Rice spent nearly 50 years in the fishing industry. In 1973 he established Western Bass magazine as a monthly supplement to Western Outdoor News (WON), the nation's largest weekly fishing and hunting newspaper. He would become editor of both publications.
Rice created a weekly television show for The Nashville Network that took him from Mexico to Alaska from 1984-1990.
He returned to Western Outdoor News in 1988 and retired in 2003, although he continues to write occasionally for the publication.
Rice, who lives in Oregon, also keeps in touch with his hometown.
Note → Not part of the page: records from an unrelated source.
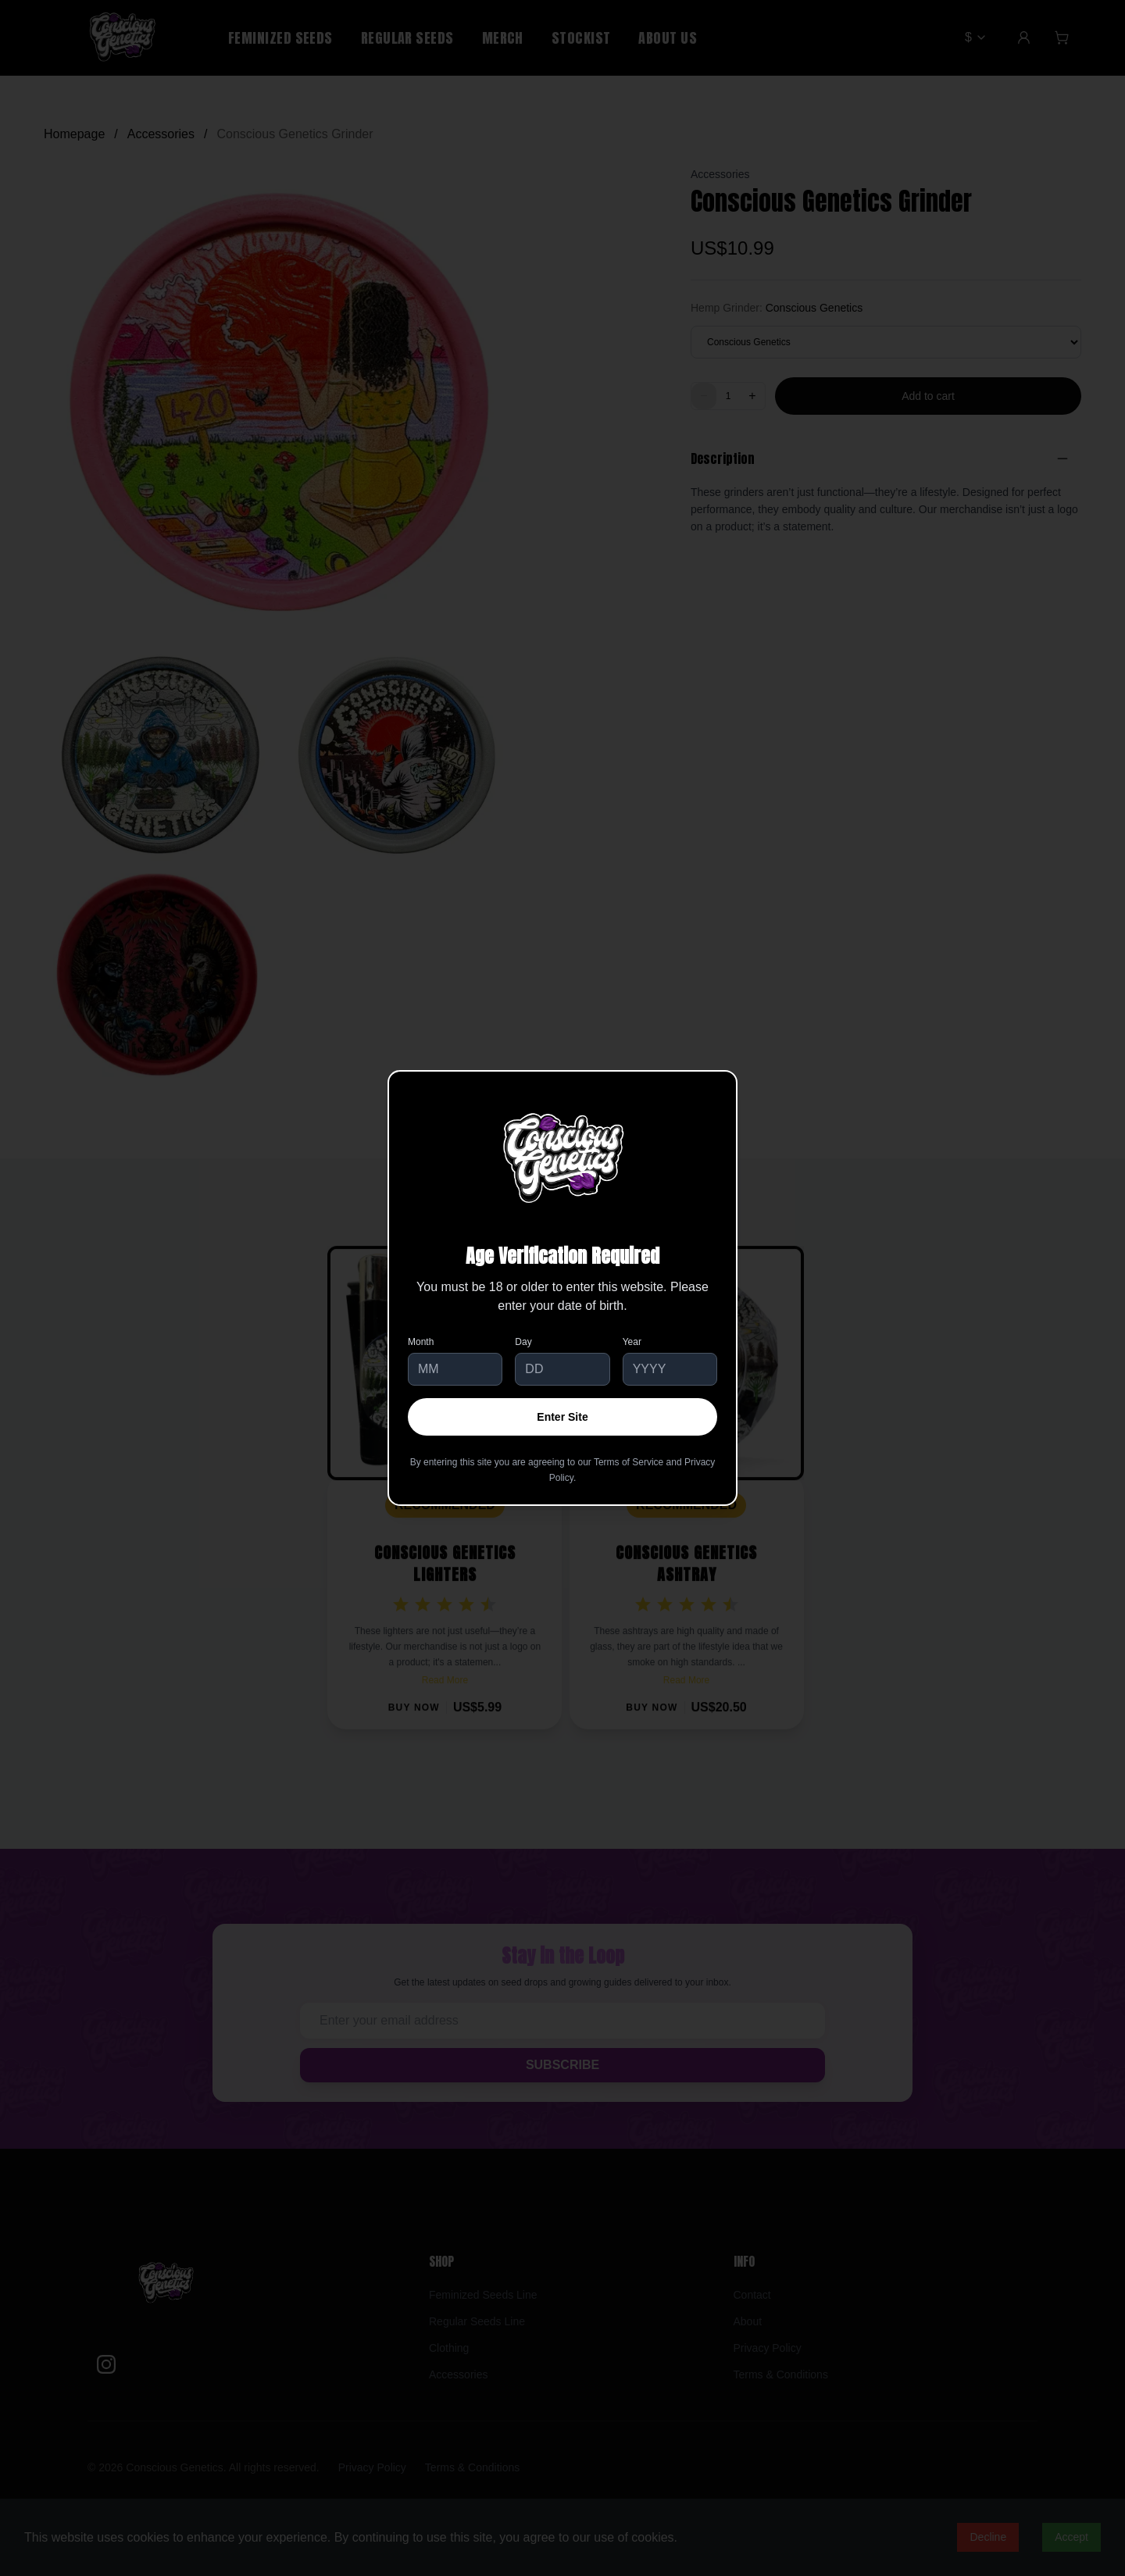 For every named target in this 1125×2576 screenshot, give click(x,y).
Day (523, 1341)
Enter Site (562, 1417)
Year (632, 1341)
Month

He has written several personal histories and shared photographs from his Newhall boyhood on SCVHistory.com – from picking onions as a youngster in what is now Valencia, to shooting candid photographs of Frank Sinatra during the filming of "Suddenly" in 1954 on the streets of Newhall and Saugus, when Rice was 12.
After his school days he lived in Costa Mesa where he was a member of the Saddleback Bassmasters club.
"He was the fastest copy editor to ever hit a newsroom," writes protégé George Kramer, a noted bass fishing columnist who once wrote for Rice. "(He) knew every bass fisherman he ever met by his first name."
The Hall of Fame induction ceremony will be held March 5 at 1 p.m. at the Fred Hall Sports Show in Long Beach.